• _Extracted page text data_
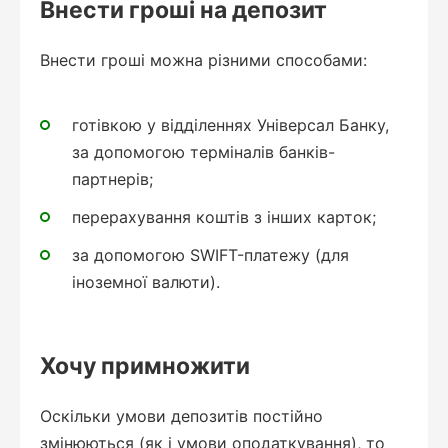
Внести гроші на депозит
Внести гроші можна різними способами:
готівкою у відділеннях Універсал Банку,
за допомогою терміналів банків-
партнерів;
перерахування коштів з інших карток;
за допомогою SWIFT-платежу (для
іноземної валюти).
Хочу примножити
Оскільки умови депозитів постійно
змінюються (як і умови оподаткування), то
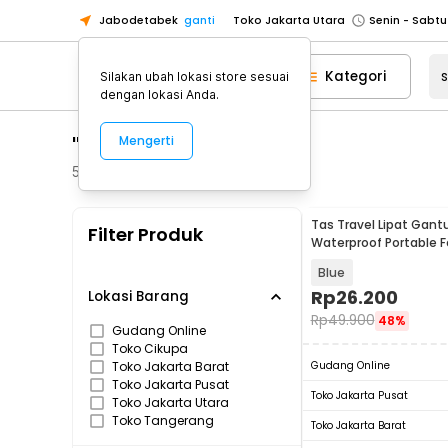
Jabodetabek
ganti
Toko Jakarta Utara
Toko Tangerang
Kategori
Silakan ubah lokasi store sesuai
Toko Cikupa
dengan lokasi Anda.
Pick n Go Jakarta Barat
Senin - J
"shopping bag lipat"
Mengerti
Pick n Go Bekasi
Senin - Jumat (08
Pick n Go Depok
Senin - Jumat (08
518
Produk
Toko Jakarta Pusat
Senin - Sabtu
Tas Travel Lipat Gan
Filter Produk
Toko Jakarta Barat
Senin - Sabtu
Waterproof Portable F
32L - SW1014
Toko Jakarta Utara
Blue
Toko Tangerang
Rp
26.200
Lokasi Barang
Rp
49.900
48%
Toko Cikupa
Gudang Online
Toko Cikupa
Pick n Go Jakarta Barat
Senin - J
Toko Jakarta Barat
Gudang Online
Pick n Go Bekasi
Senin - Jumat (08
Toko Jakarta Pusat
Toko Jakarta Pusat
Toko Jakarta Utara
Pick n Go Depok
Senin - Jumat (08
Toko Tangerang
Toko Jakarta Barat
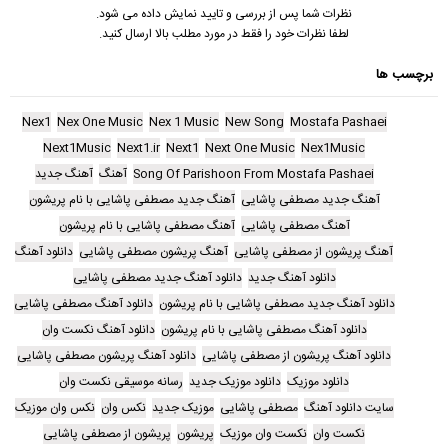
نظرات شما پس از بررسی و تایید نمایش داده می شود.
لطفا نظرات خود را فقط در مورد مطلب بالا ارسال کنید.
برچسب ها
Nex1
Nex One Music
Nex 1 Music
New Song
Mostafa Pashaei
Next1Music
Next1.ir
Next1
Next One Music
Nex1Music
Song Of Parishoon From Mostafa Pashaei
آهنگ
آهنگ جدید
آهنگ جدید مصطفی پاشایی
آهنگ جدید مصطفی پاشایی با نام پریشون
آهنگ مصطفی پاشایی
آهنگ مصطفی پاشایی با نام پریشون
آهنگ پریشون از مصطفی پاشایی
آهنگ پریشون مصطفی پاشایی
دانلود آهنگ
دانلود آهنگ جدید
دانلود آهنگ جدید مصطفی پاشایی
دانلود آهنگ جدید مصطفی پاشایی با نام پریشون
دانلود آهنگ مصطفی پاشایی
دانلود آهنگ مصطفی پاشایی با نام پریشون
دانلود آهنگ نکست وان
دانلود آهنگ پریشون از مصطفی پاشایی
دانلود آهنگ پریشون مصطفی پاشایی
دانلود موزیک
دانلود موزیک جدید
رسانه موسیقی نکست وان
سایت دانلود آهنگ
مصطفی پاشایی
موزیک جدید
نکس وان
نکس وان موزیک
نکست وان
نکست وان موزیک
پریشون
پریشون از مصطفی پاشایی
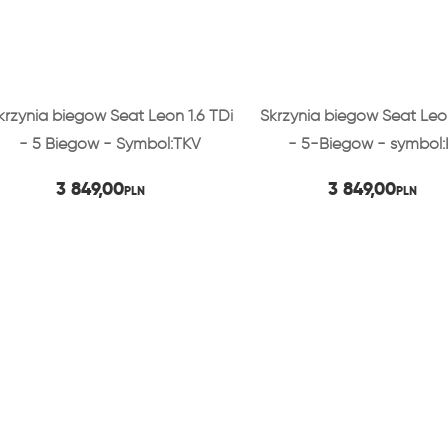
krzynia biegów Seat Leon 1.6 TDi
Skrzynia biegów Seat Leon
- 5 Biegów - Symbol:TKV
- 5-Biegów - symbol
3 849,00
3 849,00
PLN
PLN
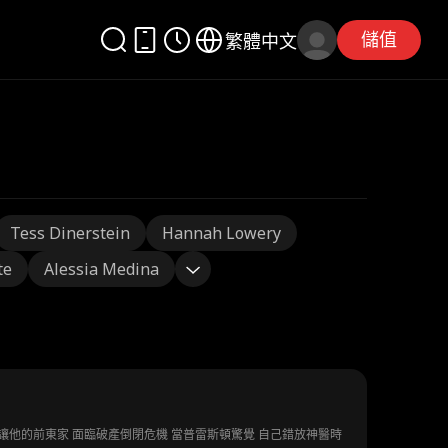
儲值
繁體中文
Tess Dinerstein
Hannah Lowery
te
Alessia Medina
舉讓他的前東家 面臨破產倒閉危機 當普雷斯頓驚覺 自己錯放神醫時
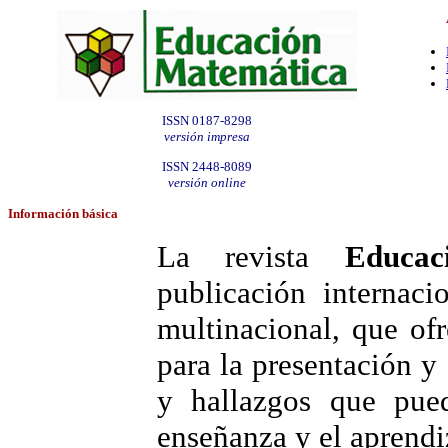
ISSN 0187-8298
versión impresa
ISSN 2448-8089
versión online
Información
básica
La revista
Educac
publicación internac
multinacional, que ofr
para la presentación y
y hallazgos que pued
enseñanza y el aprendi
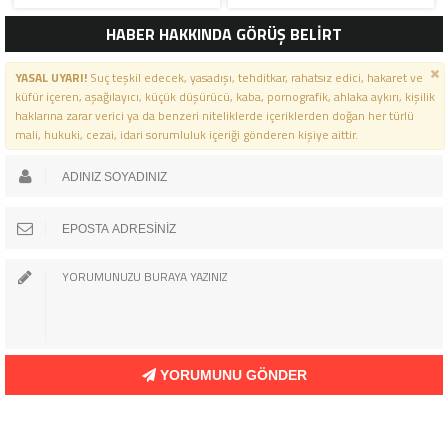
HABER HAKKINDA GÖRÜŞ BELİRT
YASAL UYARI!
Suç teşkil edecek, yasadışı, tehditkar, rahatsız edici, hakaret ve
küfür içeren, aşağılayıcı, küçük düşürücü, kaba, pornografik, ahlaka aykırı, kişilik
haklarına zarar verici ya da benzeri niteliklerde içeriklerden doğan her türlü
mali, hukuki, cezai, idari sorumluluk içeriği gönderen kişiye aittir.
YORUMUNU GÖNDER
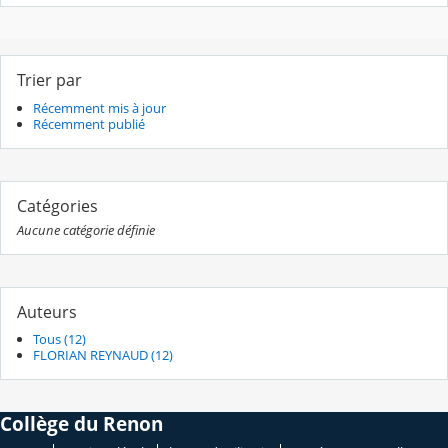
Trier par
Récemment mis à jour
Récemment publié
Catégories
Aucune catégorie définie
Auteurs
Tous (12)
FLORIAN REYNAUD (12)
Collège du Renon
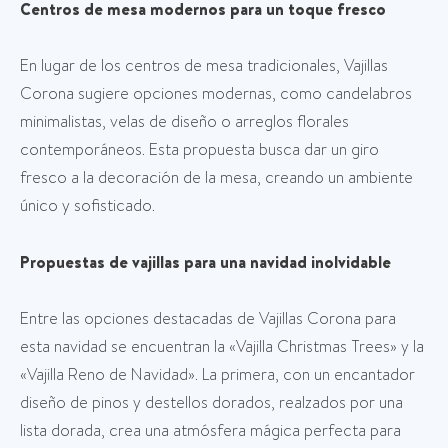
Centros de mesa modernos para un toque fresco
En lugar de los centros de mesa tradicionales, Vajillas
Corona sugiere opciones modernas, como candelabros
minimalistas, velas de diseño o arreglos florales
contemporáneos. Esta propuesta busca dar un giro
fresco a la decoración de la mesa, creando un ambiente
único y sofisticado.
Propuestas de vajillas para una navidad inolvidable
Entre las opciones destacadas de Vajillas Corona para
esta navidad se encuentran la «Vajilla Christmas Trees» y la
«Vajilla Reno de Navidad». La primera, con un encantador
diseño de pinos y destellos dorados, realzados por una
lista dorada, crea una atmósfera mágica perfecta para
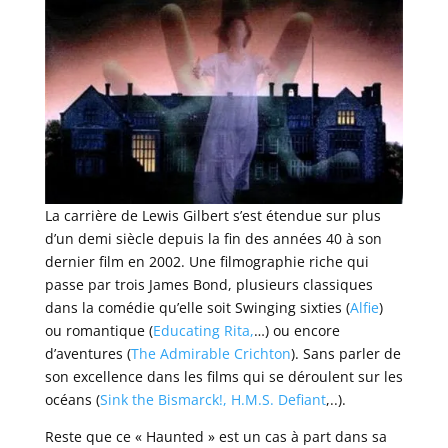
La carrière de Lewis Gilbert s’est étendue sur plus
d’un demi siècle depuis la fin des années 40 à son
dernier film en 2002. Une filmographie riche qui
passe par trois James Bond, plusieurs classiques
dans la comédie qu’elle soit Swinging sixties (
Alfie
)
ou romantique (
Educating Rita,
…) ou encore
d’aventures (
The Admirable Crichton
). Sans parler de
son excellence dans les films qui se déroulent sur les
océans (
Sink the Bismarck!,
H.M.S. Defiant
,..).
Reste que ce « Haunted » est un cas à part dans sa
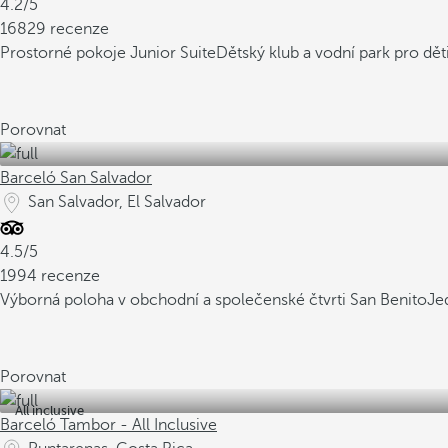
4.2/5
16829 recenze
Prostorné pokoje Junior Suite
Dětský klub a vodní park pro dět
Porovnat
Barceló San Salvador
San Salvador, El Salvador
4.5/5
1994 recenze
Výborná poloha v obchodní a společenské čtvrti San Benito
Je
Porovnat
All inclusive
Barceló Tambor - All Inclusive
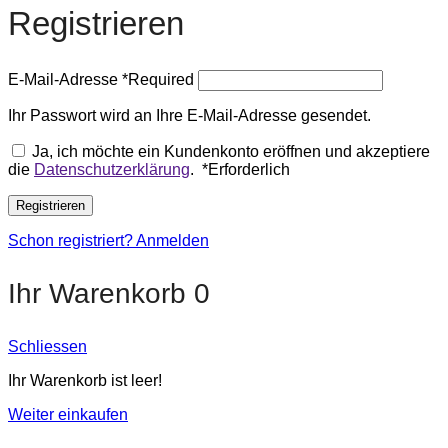
Registrieren
E-Mail-Adresse
*
Required
Ihr Passwort wird an Ihre E-Mail-Adresse gesendet.
Ja, ich möchte ein Kundenkonto eröffnen und akzeptiere
die
Datenschutzerklärung
.
*
Erforderlich
Registrieren
Schon registriert? Anmelden
Ihr Warenkorb
0
Schliessen
Ihr Warenkorb ist leer!
Weiter einkaufen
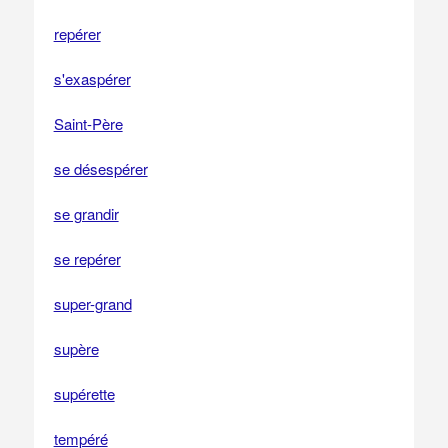
repérer
s'exaspérer
Saint-Père
se désespérer
se grandir
se repérer
super-grand
supère
supérette
tempéré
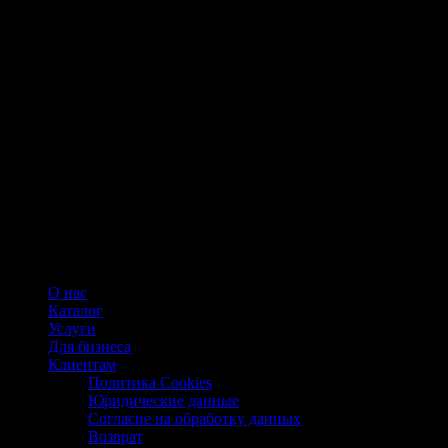
О нас
Каталог
Услуги
Для бизнеса
Клиентам
Политика Cookies
Юридические данные
Согласие на обработку данных
Возврат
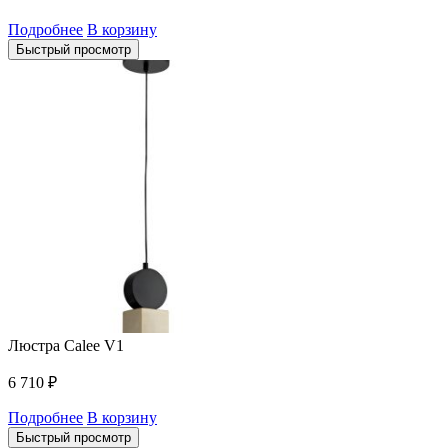
Подробнее
В корзину
Быстрый просмотр
Люстра Calee V1
6 710
₽
Подробнее
В корзину
Быстрый просмотр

• _Assignment_
Scan the records above for the string "Mail", then copy each line where it turns up.

• _Result of this exercise_
E-Mail-Adresse
Ihr Passwort wird an Ihre E-Mail-Adresse gesendet.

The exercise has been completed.